This experience sparks several thoughts, and the first relates to my perception that it did not sound like my friend’s writing. I know the sound of her voice on paper, also known as her Writer's Voice, and this voice wasn’t hers.
I’ve been thinking a lot about writer’s voice lately, and realized that our writing voice can be compared to an opera diva’s voice. When she first begins to sing, the diva sings naturally, like anyone else, though her gift for singing may soon become apparent. Many people have lovely voices, perhaps even the potential to become divas, but the vast majority of them are content to simply sing for worship or pleasure, and their tunes touch the hearts of all who hear.
In contrast, the diva spends years studying, practicing, and learning new ways of projecting and using her voice. Its glory eventually thrills audiences. But all the training and coaching serves only to remove rough edges and distractions from her voice, allowing her truest, purest sounds to emerge. She still sounds like herself — her best, most polished self.
Lifestory writers may go through a similar process. We all begin by jotting down simple stories or letters, some with more natural polish than others. Most people who are primarily interested in leaving a written record of their lives for their families will be content with single drafts or simple edits, and their families will be thrilled with their efforts.
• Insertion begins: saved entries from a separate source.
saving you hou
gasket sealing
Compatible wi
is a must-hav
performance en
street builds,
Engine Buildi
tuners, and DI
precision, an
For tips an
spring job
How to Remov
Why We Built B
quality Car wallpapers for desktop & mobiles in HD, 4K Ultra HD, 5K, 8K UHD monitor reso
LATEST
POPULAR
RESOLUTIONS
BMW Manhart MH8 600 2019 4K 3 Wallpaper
Some of us desire to hone our craft. We read, study, and practice new ways of presenting those stories to polish our technique. Years later, our words may flow like silk ribbons along the page, but our stories will still sound like we wrote them. We may avoid grammatical errors and distractions, and include more colorful descriptions, but they are still our stories, told the way only we can tell them. The longer we write, the more consistent and recognizable this voice becomes.
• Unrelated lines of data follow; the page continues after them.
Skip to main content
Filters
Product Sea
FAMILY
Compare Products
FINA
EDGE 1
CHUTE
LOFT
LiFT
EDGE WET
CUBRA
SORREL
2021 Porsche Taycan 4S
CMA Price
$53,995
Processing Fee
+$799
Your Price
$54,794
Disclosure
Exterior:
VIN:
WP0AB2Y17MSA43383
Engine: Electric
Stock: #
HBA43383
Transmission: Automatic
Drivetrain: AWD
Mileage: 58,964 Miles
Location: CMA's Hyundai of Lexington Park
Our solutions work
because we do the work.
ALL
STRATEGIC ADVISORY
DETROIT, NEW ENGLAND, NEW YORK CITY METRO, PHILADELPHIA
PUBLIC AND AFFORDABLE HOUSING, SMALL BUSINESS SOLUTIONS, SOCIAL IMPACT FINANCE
I know my friend did not intend to pass this story off as her own work, but even if she had, I would not have been fooled, because I know her voice.
Beyond the matter of writer’s voice, this story raises a couple of points about sharing stories by e-mail:
- Sharing stories via e-mail is lots of fun, and an easy way to delight your family and friends. Pasting them into the body of the e-mail is fine, though they will be easier to save for posterity if you attach them as a document.Be sure to include a title, and be extra sure to include your name. I encourage you to enter your name as Copyright 2007, Your Name, or © 2007, Your Name.
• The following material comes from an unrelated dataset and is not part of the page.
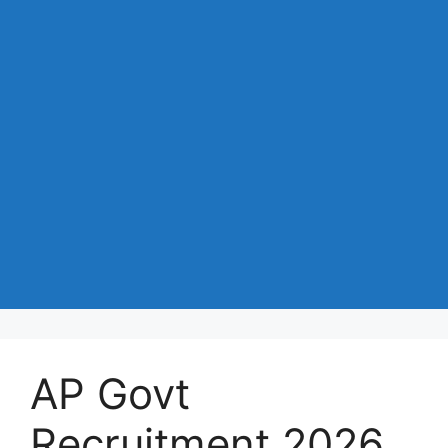
AP Govt
Recruitment 2026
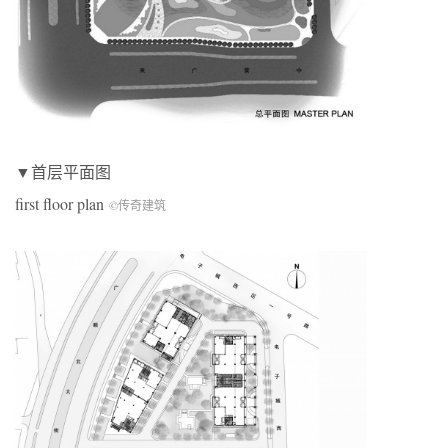
▼首层平面图
first floor plan
©传奇建筑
- It’s fine to forward those cute anonymous stories that are caught in endless e-mail loops. But as a writer, you need to take extra care to make it clear you did not write the story yourself, or you may confuse people. My friend was in a hurry, and hit forward without adding a personal note or any sort of explanation. Simply listing “Author Unknown” at the bottom would removed any doubt.
I’ll be thrilled if someone eventually forwards one of my stories back to me from cyberspace, and I hope when that happens, my name is still attached. But if it isn’t, by that time I hope half the world will recognize the sound of my voice on paper.